Documentary Exposes Ugly Secret of Colonialism in Canada
Native Elders stand before a church demanding an answer to the question, "Where is Maisie Shaw?" Maisie Shaw was a young girl witnesses claim was murdered at the United Church's Alberni Indian Residential School in 1946 by its Principal, Alfred Caldwell. (Ayesia Moarif 2005)
A hard-hitting documentary that made its debut at the Gabriola Island Film Festival last weekend dwells on a theme that would surprise and shock most Canadians: Canada's genocide.
Even the words sound strange. Who knew that a genocide lurked within Canada's relatively civilized history?
According to Kevin Annett, co-writer and producer of Unrepentant: Kevin Annett and Canada's Genocide , the time has come for Canadians to learn the truth about what really happened to the aboriginal people from the start of colonialism until today.
It's not a pretty story. Unrepentant documents the "deliberate and systematic extermination" of non-Christian indigenous people within the Indian residential school system by the Catholic, United, Presbyterian and Anglican churches, in collusion with the federal government.
The film, which made its American debut last November at the New York Independent Film and Video Festival where it won Best Director of an International Documentary, is based on Annett's groundbreaking book, "Hidden From History: The Canadian Holocaust." Unrepentant will also be screened at various film festivals around the world.
"We want to generate international pressure on Canada and the churches to start to have full disclosure about what went on so that there can be some healing; real healing can only happen when there's been that kind of complete disclosure," Annett told The Epoch Times from his home in Nanaimo on Vancouver Island.

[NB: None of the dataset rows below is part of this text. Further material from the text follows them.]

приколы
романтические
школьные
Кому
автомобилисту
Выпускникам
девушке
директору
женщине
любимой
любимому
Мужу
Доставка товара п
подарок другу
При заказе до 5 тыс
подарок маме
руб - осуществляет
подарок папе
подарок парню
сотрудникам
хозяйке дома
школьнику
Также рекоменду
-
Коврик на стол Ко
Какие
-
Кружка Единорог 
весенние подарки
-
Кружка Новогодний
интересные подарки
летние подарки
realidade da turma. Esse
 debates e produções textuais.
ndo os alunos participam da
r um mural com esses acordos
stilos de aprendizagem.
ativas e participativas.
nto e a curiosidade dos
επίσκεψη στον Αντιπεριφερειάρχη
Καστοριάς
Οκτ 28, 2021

First-hand testimonies from residential school survivors are interwoven with Annett's own story of how, as a United Church minister in Port Alberni, he was fired, publicly defrocked, and had his reputation maligned by church officials after he uncovered evidence of murder and other crimes committed by the church through its Indian boarding schools.

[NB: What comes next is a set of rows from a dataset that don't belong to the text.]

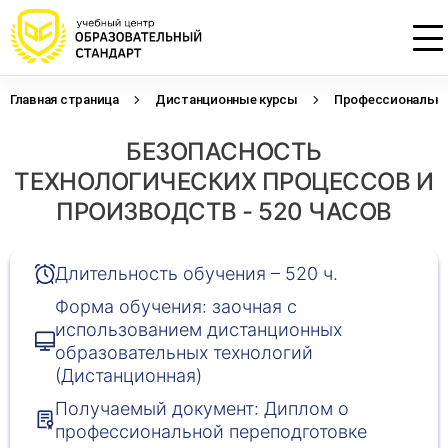
Главная страница
Дистанционные курсы
Профессиональна
Проконсультируем по НМО с
Подать заявку на обучение
Откликнуться на резюме
БЕЗОПАСНОСТЬ
начислением баллов 14 ЗЕТ
Оставьте свои данные, наши специалисты
Оставьте свои данные, наши специалисты
свяжутся с Вами
свяжутся с Вами
ТЕХНОЛОГИЧЕСКИХ ПРОЦЕССОВ И
Оставьте свои данные, наши специалисты
проконсультируют Вас
ПРОИЗВОДСТВ - 520 ЧАСОВ
Длительность обучения – 520 ч.
Форма обучения: заочная с
использованием дистанционных
образовательных технологий
(Дистанционная)
Получаемый документ: Диплом о
профессиональной переподготовке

Around 1929, the churches were given legal guardianship of all the children who attended the schools, and Annett says this gave school staff free rein to perpetrate any atrocity upon their wards without having to answer to anyone.
The list of crimes is long, and includes beatings, electric shocks, forced sterilization, medical experimentation, starvation, rape as well as various other forms of sexual abuse, and murder.

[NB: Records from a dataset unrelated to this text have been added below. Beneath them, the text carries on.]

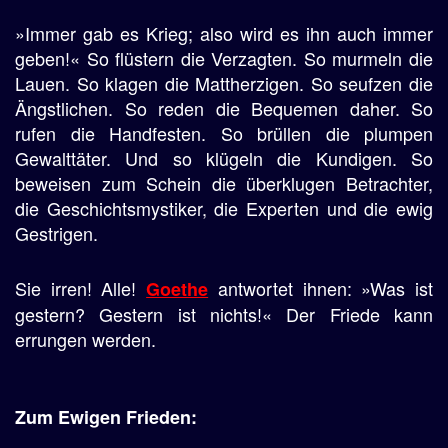
»Immer gab es Krieg; also wird es ihn auch immer
geben!« So flüstern die Verzagten. So murmeln die
Lauen. So klagen die Mattherzigen. So seufzen die
Ängstlichen. So reden die Bequemen daher. So
rufen die Handfesten. So brüllen die plumpen
Gewalttäter. Und so klügeln die Kundigen. So
beweisen zum Schein die überklugen Betrachter,
die Geschichtsmystiker, die Experten und die ewig
Gestrigen.
Sie irren! Alle!
antwortet ihnen: »Was ist
Goethe
gestern? Gestern ist nichts!« Der Friede kann
errungen werden.
Zum Ewigen Frieden:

As the residential school survivors in Unrepentant tell their stories, the pain evident on their stoic faces, an understanding of what went on in those institutions gradually emerges.
Some spoke of young girls becoming pregnant as a result of rape, or nuns becoming pregnant after sexually abusing boys; some described being made to dig graves for the babies who would be killed after birth.
Rick Lavalee talked about hearing the agonized cries of his only brother as he was being tortured with a cattle prod. The boy died on the spot. Belvy Breber recounted how her brother was hanged in the gym of the Kuper Island school. She was told he'd committed suicide, but she didn't believe it. While the boy was still hanging, the other kids were paraded through the gym as a warning that this could happen to them if they didn't behave.
Of the 100,000 who went through the schools, it is estimated that at least 50,000 were killed. Many of those who died were buried in unmarked graves on or around the school grounds; most of the bodies were never returned to the families.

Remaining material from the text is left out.